** Description of the task **
In the records below, find the line with "CVE Turkey Trot, 5k" and repeat exactly every line from it through the line with "Associate professor". Pictures stay out.

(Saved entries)
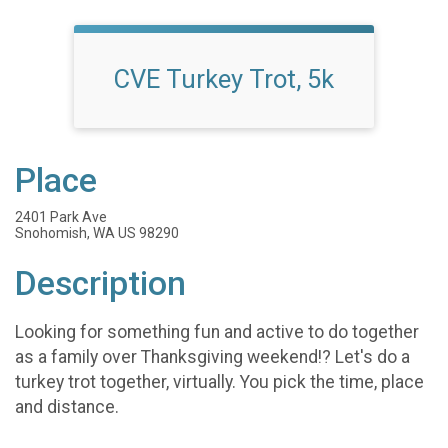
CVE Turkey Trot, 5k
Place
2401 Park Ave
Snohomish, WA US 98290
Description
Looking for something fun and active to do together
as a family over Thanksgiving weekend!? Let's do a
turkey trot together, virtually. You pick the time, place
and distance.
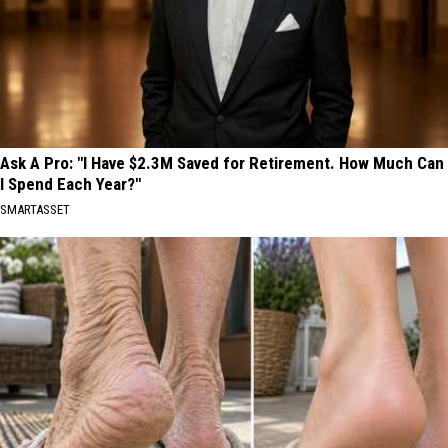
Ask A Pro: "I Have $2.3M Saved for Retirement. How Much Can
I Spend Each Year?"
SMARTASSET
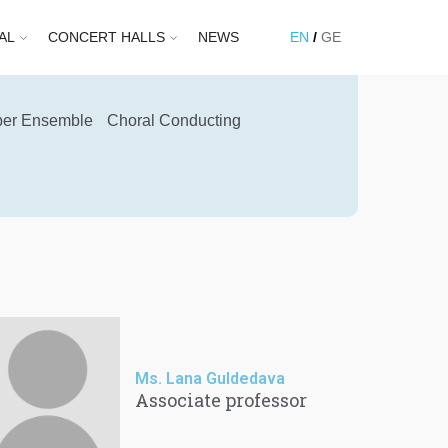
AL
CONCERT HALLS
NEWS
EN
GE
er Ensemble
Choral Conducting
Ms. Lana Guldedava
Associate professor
* * *
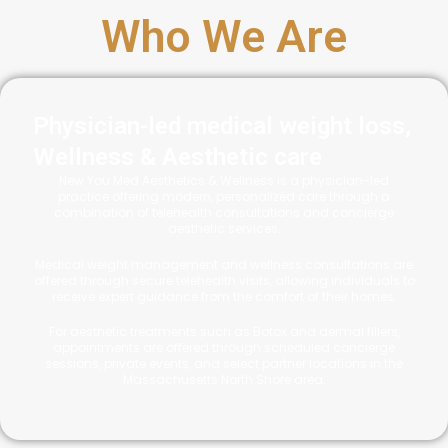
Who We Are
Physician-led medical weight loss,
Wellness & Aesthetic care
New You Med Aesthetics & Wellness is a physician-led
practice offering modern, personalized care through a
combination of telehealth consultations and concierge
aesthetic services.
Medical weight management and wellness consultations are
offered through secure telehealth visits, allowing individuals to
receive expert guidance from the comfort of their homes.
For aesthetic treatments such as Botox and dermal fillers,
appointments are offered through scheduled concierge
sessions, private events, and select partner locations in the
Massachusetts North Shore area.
==
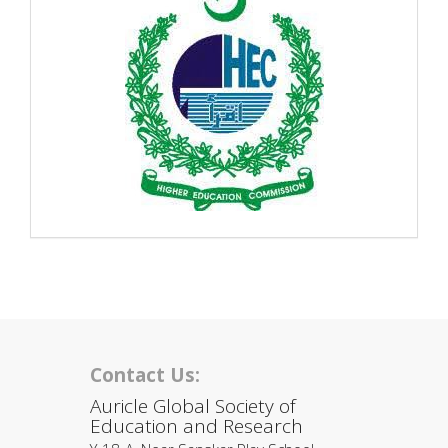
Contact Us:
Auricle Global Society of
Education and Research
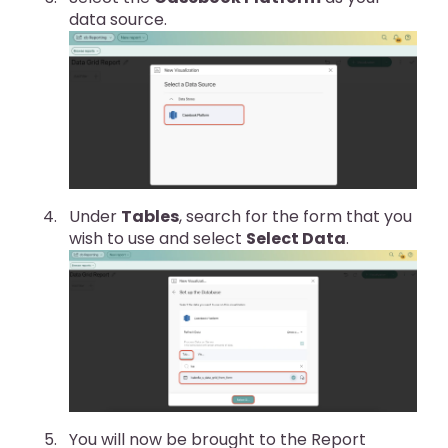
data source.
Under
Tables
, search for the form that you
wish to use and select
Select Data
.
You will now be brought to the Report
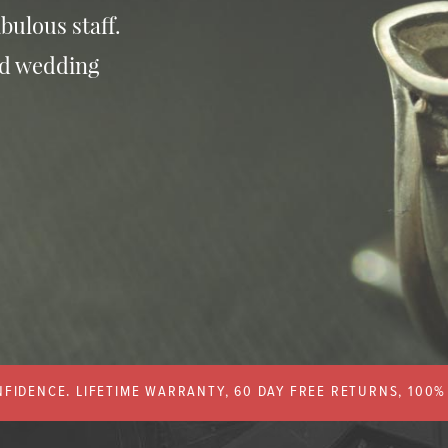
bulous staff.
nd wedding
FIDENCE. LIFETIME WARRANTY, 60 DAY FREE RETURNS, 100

** Reply to the task **
CVE Turkey Trot, 5k
Place
2401 Park Ave
Snohomish, WA US 98290
Description
Looking for something fun and active to do together
as a family over Thanksgiving weekend!? Let's do a
turkey trot together, virtually. You pick the time, place
and distance.
Ask A Pro: "I Have $2.3M Saved for Retirement. How Much Can
I Spend Each Year?"
SMARTASSET
AL
CONCERT HALLS
NEWS
EN
GE
er Ensemble
Choral Conducting
Ms. Lana Guldedava
Associate professor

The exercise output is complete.